### WORK TO COMPLETE
Your answer must be an exact copy of the data, without any pictures.

(Collected data)
══════

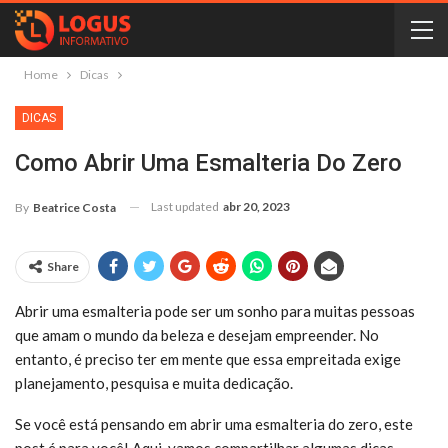
Home
Dicas
DICAS
Como Abrir Uma Esmalteria Do Zero
Last updated
abr 20, 2023
By
Beatrice Costa
Share
Abrir uma esmalteria pode ser um sonho para muitas pessoas
que amam o mundo da beleza e desejam empreender. No
entanto, é preciso ter em mente que essa empreitada exige
planejamento, pesquisa e muita dedicação.
Se você está pensando em abrir uma esmalteria do zero, este
post é para você! Aqui, vamos compartilhar algumas dicas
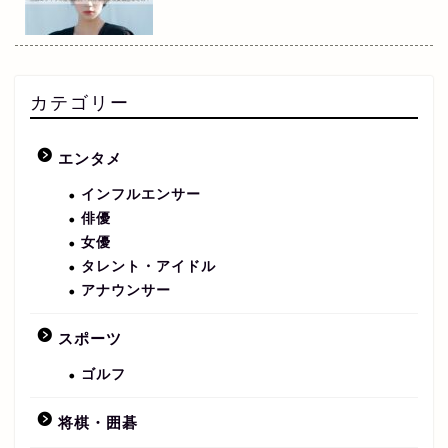
カテゴリー
エンタメ
インフルエンサー
俳優
女優
タレント・アイドル
アナウンサー
スポーツ
ゴルフ
将棋・囲碁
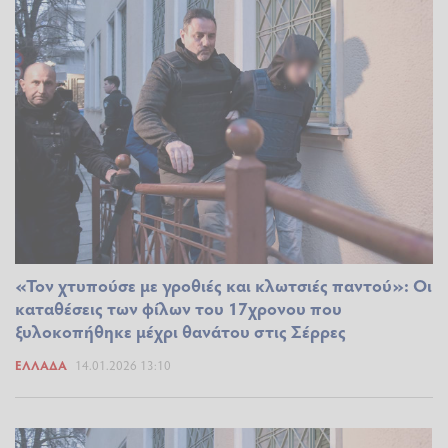
«Τον χτυπούσε με γροθιές και κλωτσιές παντού»: Οι
καταθέσεις των φίλων του 17χρονου που
ξυλοκοπήθηκε μέχρι θανάτου στις Σέρρες
ΕΛΛΆΔΑ
14.01.2026 13:10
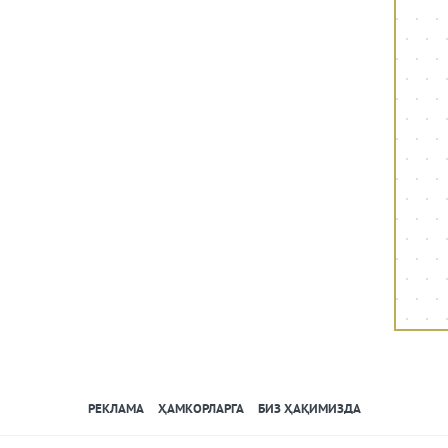
РЕКЛАМА
ҲАМКОРЛАРГА
БИЗ ҲАҚИМИЗДА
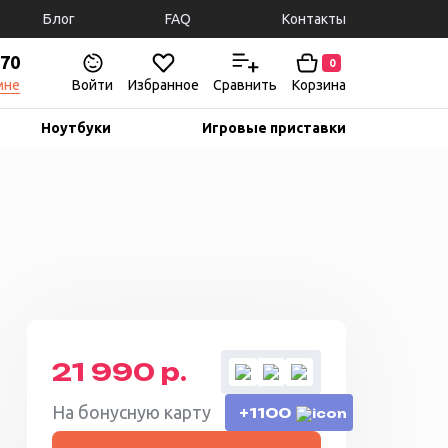
Блог
FAQ
Контакты
-70
0
мне
Войти
Избранное
Сравнить
Корзина
Ноутбуки
Игровые приставки
21 990 р.
На бонусную карту
+1100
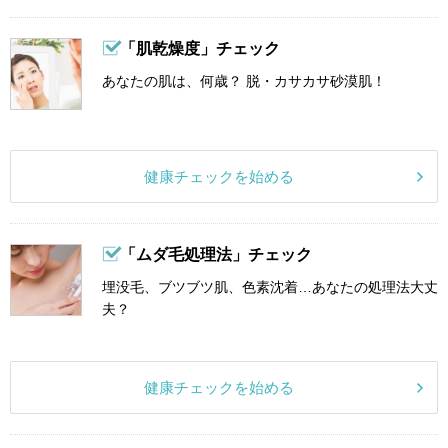
「肌乾燥度」チェック
あなたの肌は、何歳？ 脱・カサカサ砂漠肌！
健康チェックを始める
「ムダ毛処理法」チェック
埋没毛、ブツブツ肌、色素沈着…あなたの処理法大丈
夫？
健康チェックを始める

══════

### EXERCISE RESPONSE
Home
Dicas
DICAS
Como Abrir Uma Esmalteria Do Zero
Last updated
abr 20, 2023
By
Beatrice Costa
Share
Abrir uma esmalteria pode ser um sonho para muitas pessoas
que amam o mundo da beleza e desejam empreender. No
entanto, é preciso ter em mente que essa empreitada exige
planejamento, pesquisa e muita dedicação.
Se você está pensando em abrir uma esmalteria do zero, este
post é para você! Aqui, vamos compartilhar algumas dicas
カテゴリー
エンタメ
インフルエンサー
俳優
女優
タレント・アイドル
アナウンサー
スポーツ
ゴルフ
将棋・囲碁
«Τον χτυπούσε με γροθιές και κλωτσιές παντού»: Οι
καταθέσεις των φίλων του 17χρονου που
ξυλοκοπήθηκε μέχρι θανάτου στις Σέρρες
ΕΛΛΆΔΑ
14.01.2026 13:10
РЕКЛАМА
ҲАМКОРЛАРГА
БИЗ ҲАҚИМИЗДА
Блог
FAQ
Контакты
-70
0
мне
Войти
Избранное
Сравнить
Корзина
Ноутбуки
Игровые приставки
21 990 р.
На бонусную карту
+1100
「肌乾燥度」チェック
あなたの肌は、何歳？ 脱・カサカサ砂漠肌！
健康チェックを始める
「ムダ毛処理法」チェック
埋没毛、ブツブツ肌、色素沈着…あなたの処理法大丈
夫？
健康チェックを始める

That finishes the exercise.